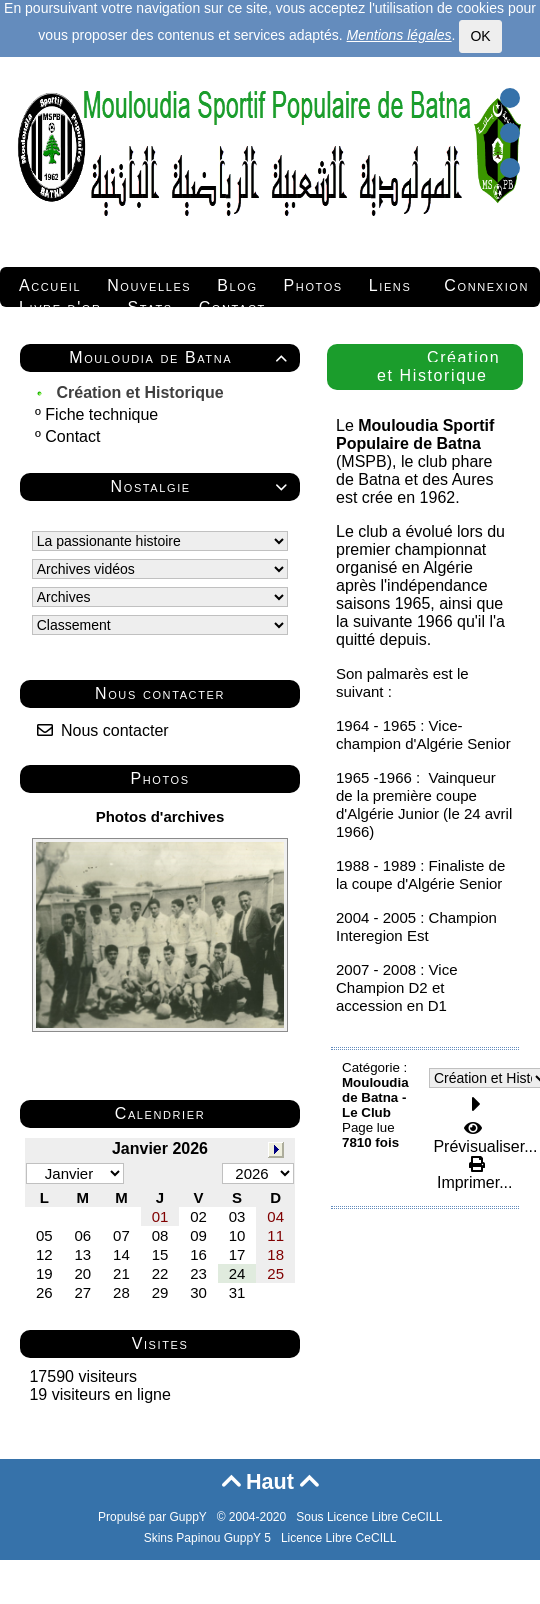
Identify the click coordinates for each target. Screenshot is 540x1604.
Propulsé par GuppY (154, 1517)
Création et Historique (142, 392)
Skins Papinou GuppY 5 (211, 1538)
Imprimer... (472, 1173)
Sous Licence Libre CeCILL (370, 1517)
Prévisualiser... (483, 1137)
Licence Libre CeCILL (338, 1538)
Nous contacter (103, 730)
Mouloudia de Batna (182, 357)
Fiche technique (103, 414)
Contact (75, 436)
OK (480, 36)
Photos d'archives (160, 816)
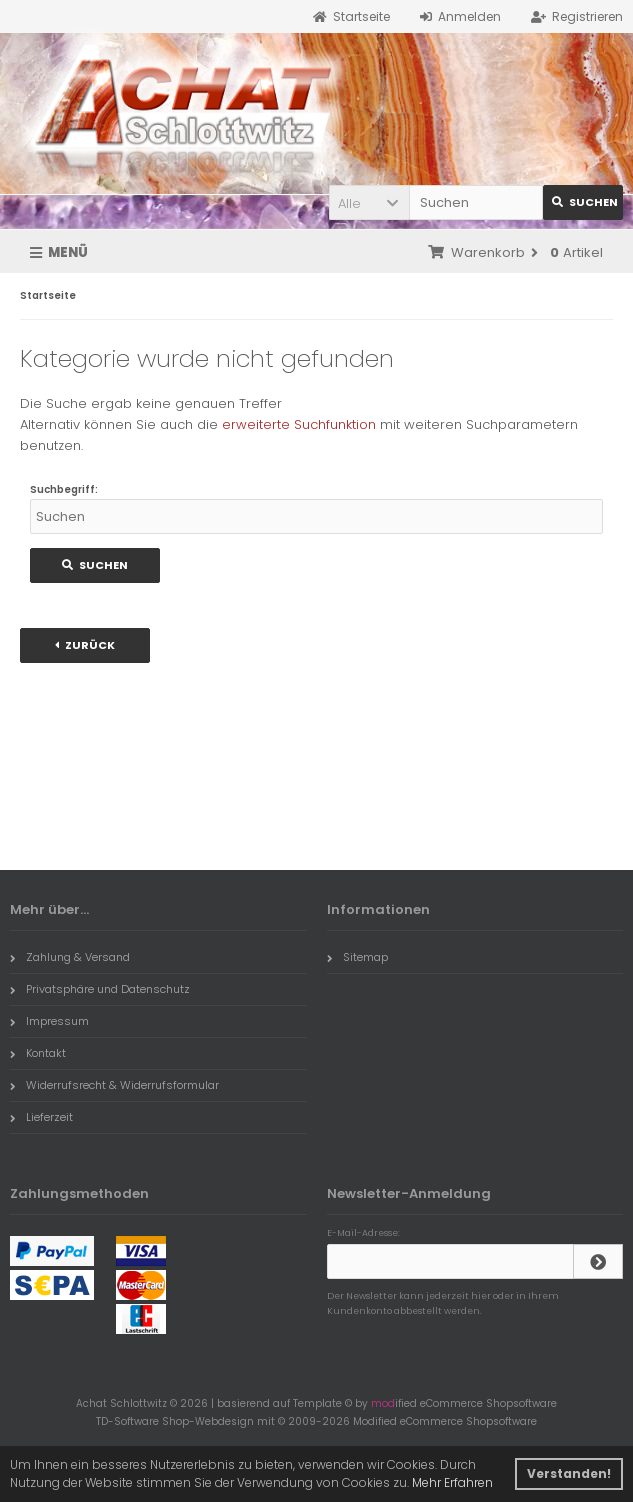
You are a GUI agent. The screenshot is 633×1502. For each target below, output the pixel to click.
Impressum (49, 1021)
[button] (369, 202)
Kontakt (38, 1053)
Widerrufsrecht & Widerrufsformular (114, 1085)
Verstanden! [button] (569, 1473)
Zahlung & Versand (70, 957)
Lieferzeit (41, 1117)
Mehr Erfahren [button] (452, 1482)
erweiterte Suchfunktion (299, 424)
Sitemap (357, 957)
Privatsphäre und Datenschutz (100, 989)
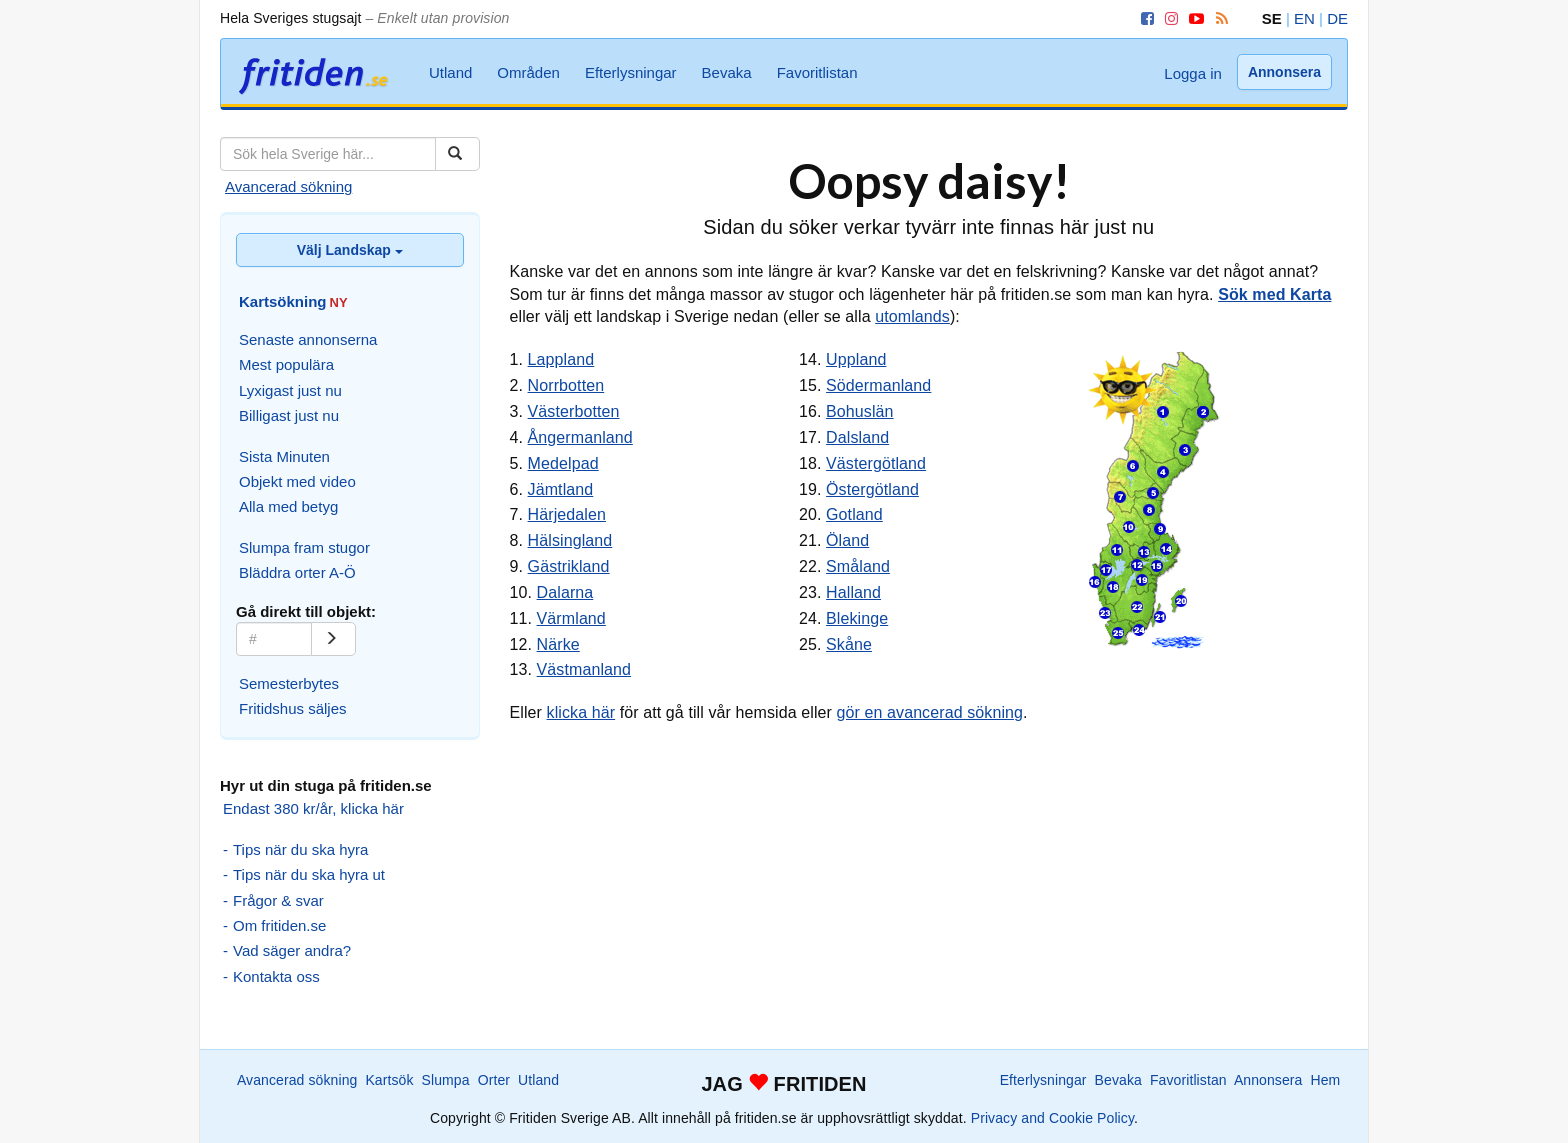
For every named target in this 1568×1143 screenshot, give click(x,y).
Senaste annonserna (308, 339)
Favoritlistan (817, 72)
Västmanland (584, 669)
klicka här (581, 712)
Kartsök (389, 1080)
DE (1337, 18)
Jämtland (561, 489)
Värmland (571, 618)
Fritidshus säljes (293, 708)
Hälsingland (570, 540)
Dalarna (565, 592)
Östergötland (872, 489)
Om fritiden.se (279, 925)
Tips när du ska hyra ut (309, 874)
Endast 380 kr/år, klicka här (313, 808)
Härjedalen (567, 514)
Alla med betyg (288, 506)
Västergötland (876, 463)
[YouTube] (1193, 18)
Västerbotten (574, 411)
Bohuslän (860, 411)
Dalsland (857, 437)
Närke (558, 644)
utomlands (912, 316)
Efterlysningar (631, 72)
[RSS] (1218, 18)
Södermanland (878, 385)
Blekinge (857, 618)
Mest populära (286, 364)
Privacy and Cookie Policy (1052, 1118)
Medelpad (563, 463)
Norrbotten (566, 385)
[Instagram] (1168, 18)
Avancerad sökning (288, 186)
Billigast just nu (289, 415)
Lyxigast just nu (290, 390)
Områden (528, 72)
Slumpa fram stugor (304, 547)
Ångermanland (580, 437)
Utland (450, 72)
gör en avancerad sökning (930, 712)
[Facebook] (1144, 18)
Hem (1326, 1080)
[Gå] (333, 639)
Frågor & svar (278, 900)
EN (1304, 18)
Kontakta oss (276, 976)
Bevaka (727, 72)
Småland (858, 566)
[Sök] (457, 154)
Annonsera (1284, 72)
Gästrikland (569, 566)
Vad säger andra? (292, 950)
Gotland (854, 514)
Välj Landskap (350, 250)
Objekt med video (297, 481)
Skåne (849, 644)
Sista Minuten (284, 456)
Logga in (1193, 73)
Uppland (856, 359)
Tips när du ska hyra (300, 849)
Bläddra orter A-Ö (297, 572)
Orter (494, 1080)
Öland (847, 540)
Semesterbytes (289, 683)
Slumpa (446, 1080)
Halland (853, 592)
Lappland (561, 359)
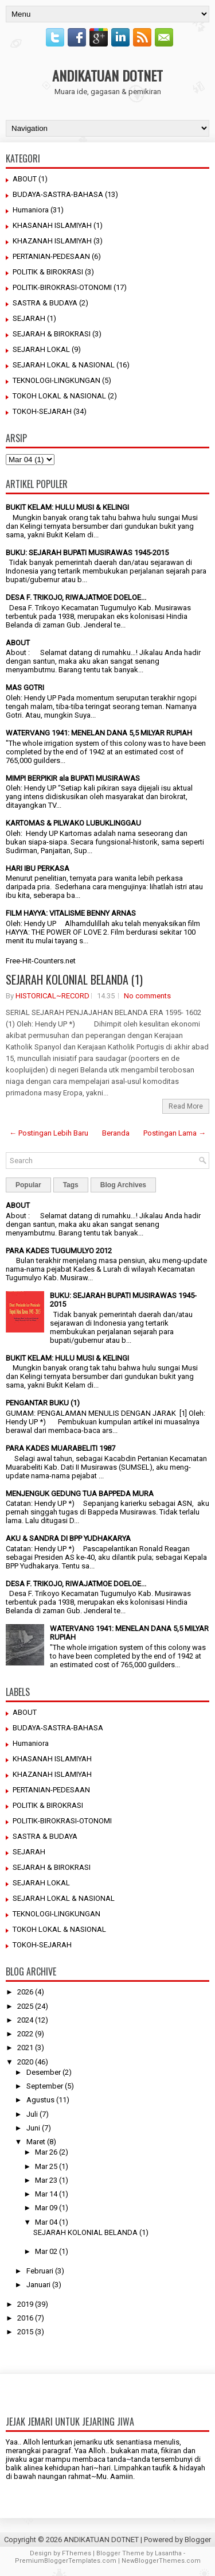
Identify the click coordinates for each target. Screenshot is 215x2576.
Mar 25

--------------------

→ What is required:
Lines in the listing above that contain the word "each" must be copied; leave out the rest.

→ Task result:
Identify the click coordinates for each target. Screenshot is 540x1604.
You are a GUI agent. The screenshot is 633×1502. For each target below, output the pixel to click.
Identify the click coordinates for each target. Screenshot is 215x2576.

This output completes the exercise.